Desde allí Howard aprovecha para
dibujar sus perfiles más mordaces. La maestra de amores de Deborah
Fletcher, el maniático de Control Freak, el nostálgico empedernido
de In The Light of Fires Burning. Imposible no identificarte con el
currante de London's After-Work Drinking Culture si has vivido un
tiempo en la capital inglesa. En Tip of your Shoe el músico
actualiza el mito del hombre moderno que los Kinks trazaban en 20th
Century Man. Tampoco la lacra de la homofobia se libra del veneno en
Safety in numbers.
El hilo de la música avanza a pesar de
todo sin sobresaltos.
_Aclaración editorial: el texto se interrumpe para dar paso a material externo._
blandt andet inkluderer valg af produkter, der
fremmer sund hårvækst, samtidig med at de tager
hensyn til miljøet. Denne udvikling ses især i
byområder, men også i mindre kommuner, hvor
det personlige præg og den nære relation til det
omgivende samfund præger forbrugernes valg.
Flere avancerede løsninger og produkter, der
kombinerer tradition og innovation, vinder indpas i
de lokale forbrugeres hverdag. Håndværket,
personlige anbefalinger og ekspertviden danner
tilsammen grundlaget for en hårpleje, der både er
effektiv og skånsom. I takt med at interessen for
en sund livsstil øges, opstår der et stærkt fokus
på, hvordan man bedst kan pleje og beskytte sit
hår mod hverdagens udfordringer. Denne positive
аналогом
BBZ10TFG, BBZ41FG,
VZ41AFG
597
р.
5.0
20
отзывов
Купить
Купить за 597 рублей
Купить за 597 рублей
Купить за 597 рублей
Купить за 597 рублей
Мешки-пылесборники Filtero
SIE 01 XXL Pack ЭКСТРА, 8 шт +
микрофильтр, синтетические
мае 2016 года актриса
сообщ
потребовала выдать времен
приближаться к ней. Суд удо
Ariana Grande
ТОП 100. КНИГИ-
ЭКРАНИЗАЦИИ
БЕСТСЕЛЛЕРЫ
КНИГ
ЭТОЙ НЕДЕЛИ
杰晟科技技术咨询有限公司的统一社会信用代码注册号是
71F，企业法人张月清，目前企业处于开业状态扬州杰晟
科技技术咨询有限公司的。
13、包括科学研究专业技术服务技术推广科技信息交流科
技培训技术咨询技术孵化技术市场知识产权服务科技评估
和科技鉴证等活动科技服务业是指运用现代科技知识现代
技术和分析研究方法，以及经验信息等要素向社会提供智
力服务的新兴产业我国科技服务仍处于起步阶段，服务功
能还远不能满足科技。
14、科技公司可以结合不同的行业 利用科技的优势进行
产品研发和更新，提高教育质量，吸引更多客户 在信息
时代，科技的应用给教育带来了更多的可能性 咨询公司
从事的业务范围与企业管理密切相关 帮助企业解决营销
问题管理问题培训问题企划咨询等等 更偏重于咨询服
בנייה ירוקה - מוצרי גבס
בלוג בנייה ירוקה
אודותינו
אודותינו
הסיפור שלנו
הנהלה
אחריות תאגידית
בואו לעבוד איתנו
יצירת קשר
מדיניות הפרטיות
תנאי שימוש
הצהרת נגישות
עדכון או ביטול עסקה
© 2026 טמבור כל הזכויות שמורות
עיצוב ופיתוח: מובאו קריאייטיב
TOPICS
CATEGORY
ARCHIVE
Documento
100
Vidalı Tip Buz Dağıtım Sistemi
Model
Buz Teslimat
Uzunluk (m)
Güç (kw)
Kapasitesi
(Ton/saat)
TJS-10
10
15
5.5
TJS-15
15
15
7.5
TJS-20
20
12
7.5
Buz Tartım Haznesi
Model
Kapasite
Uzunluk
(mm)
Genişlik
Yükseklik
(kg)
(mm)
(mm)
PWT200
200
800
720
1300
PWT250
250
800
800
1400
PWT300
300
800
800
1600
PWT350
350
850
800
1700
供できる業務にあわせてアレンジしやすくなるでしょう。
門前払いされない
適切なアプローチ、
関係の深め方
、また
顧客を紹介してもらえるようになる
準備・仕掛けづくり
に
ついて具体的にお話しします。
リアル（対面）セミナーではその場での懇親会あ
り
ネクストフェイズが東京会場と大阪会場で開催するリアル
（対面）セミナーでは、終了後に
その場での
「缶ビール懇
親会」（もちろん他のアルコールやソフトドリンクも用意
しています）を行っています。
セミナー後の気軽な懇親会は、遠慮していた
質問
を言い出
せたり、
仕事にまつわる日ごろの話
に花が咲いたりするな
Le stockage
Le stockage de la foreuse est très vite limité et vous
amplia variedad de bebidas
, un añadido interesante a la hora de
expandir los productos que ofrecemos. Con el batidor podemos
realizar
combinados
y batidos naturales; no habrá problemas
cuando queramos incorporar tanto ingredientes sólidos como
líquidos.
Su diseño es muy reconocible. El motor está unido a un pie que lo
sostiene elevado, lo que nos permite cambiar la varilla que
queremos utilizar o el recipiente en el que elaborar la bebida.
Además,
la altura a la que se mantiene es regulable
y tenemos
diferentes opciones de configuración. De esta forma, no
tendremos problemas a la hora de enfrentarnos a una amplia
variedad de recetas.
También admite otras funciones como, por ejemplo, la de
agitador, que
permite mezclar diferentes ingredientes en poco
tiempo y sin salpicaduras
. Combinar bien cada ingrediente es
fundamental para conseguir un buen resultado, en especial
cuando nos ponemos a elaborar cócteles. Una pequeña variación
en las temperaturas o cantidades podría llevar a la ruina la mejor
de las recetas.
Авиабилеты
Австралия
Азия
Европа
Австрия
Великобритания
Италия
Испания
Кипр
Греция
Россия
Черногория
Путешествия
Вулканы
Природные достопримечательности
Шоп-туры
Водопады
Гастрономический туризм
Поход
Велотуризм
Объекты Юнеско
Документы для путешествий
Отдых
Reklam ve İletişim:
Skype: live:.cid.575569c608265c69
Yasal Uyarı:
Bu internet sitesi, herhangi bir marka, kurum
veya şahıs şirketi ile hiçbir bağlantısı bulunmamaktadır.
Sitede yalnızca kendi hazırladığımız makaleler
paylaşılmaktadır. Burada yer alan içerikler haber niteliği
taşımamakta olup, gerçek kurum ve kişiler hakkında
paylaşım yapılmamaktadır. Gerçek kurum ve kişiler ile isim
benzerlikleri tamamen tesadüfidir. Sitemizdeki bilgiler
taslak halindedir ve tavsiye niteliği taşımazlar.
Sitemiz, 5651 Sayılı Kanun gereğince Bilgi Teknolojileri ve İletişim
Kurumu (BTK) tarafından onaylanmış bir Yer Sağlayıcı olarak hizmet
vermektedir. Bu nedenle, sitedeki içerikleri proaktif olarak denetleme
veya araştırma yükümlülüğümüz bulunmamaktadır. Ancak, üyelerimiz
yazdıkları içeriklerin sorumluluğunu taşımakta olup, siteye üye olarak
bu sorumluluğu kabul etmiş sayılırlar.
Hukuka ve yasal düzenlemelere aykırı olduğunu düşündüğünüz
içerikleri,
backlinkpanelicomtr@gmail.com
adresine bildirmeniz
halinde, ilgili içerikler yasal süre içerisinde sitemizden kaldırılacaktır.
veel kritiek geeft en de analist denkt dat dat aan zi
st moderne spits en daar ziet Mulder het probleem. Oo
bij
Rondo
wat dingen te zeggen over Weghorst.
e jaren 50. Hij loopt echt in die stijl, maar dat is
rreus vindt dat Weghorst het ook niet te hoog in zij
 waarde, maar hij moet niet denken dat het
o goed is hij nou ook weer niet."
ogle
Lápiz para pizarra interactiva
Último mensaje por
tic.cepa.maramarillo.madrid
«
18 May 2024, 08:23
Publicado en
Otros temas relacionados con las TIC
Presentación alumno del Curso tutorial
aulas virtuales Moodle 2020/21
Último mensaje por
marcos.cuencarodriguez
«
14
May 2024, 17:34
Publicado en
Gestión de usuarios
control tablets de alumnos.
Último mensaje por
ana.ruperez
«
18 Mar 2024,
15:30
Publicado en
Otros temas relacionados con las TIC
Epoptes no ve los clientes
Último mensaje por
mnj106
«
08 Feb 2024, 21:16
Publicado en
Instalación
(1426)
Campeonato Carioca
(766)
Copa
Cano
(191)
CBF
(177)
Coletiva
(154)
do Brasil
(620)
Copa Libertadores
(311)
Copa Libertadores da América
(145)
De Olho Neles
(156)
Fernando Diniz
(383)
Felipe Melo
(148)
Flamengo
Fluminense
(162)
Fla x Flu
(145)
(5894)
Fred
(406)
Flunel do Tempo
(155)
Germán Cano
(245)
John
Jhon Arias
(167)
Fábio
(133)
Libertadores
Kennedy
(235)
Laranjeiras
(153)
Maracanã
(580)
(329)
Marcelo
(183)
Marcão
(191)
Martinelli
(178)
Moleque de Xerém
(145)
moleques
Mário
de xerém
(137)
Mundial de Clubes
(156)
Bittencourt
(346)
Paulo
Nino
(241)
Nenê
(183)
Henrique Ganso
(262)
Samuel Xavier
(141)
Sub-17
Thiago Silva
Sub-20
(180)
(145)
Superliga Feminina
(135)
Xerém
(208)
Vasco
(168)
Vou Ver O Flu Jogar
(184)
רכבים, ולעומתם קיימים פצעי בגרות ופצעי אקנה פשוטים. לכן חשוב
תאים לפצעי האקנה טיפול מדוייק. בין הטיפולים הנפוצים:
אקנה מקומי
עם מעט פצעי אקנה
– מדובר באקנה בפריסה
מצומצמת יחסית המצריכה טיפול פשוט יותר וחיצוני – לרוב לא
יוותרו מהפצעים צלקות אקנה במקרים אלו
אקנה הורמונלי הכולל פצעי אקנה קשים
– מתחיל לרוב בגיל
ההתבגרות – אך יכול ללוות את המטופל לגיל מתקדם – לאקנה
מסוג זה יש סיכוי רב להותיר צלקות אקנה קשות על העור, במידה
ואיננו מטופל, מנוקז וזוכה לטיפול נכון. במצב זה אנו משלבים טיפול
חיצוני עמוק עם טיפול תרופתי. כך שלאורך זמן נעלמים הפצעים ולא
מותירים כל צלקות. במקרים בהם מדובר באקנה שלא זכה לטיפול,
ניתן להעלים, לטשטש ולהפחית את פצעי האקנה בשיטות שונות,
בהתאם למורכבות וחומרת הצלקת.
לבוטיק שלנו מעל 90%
Las líneas de piano traen a la memoria el
vodevil y el sarcasmo de Randy Newman, el romanticismo de Supertramp
y la versión más clásica del pop de las islas. Sus ropajes
elegantes recuerdan a esas lámparas de araña que cubren los techos
de los pubs más antiguos. Aunque también sirven para los antros más
modestos de los callejones de ladrillo. Esos en los que pasábamos
las tardes compartiendo pintas a tres libras y media y canciones de
la jukebox. La ciudad era una ruina, pero al menos teníamos un lugar
en el que caernos muertos. Eramos felices.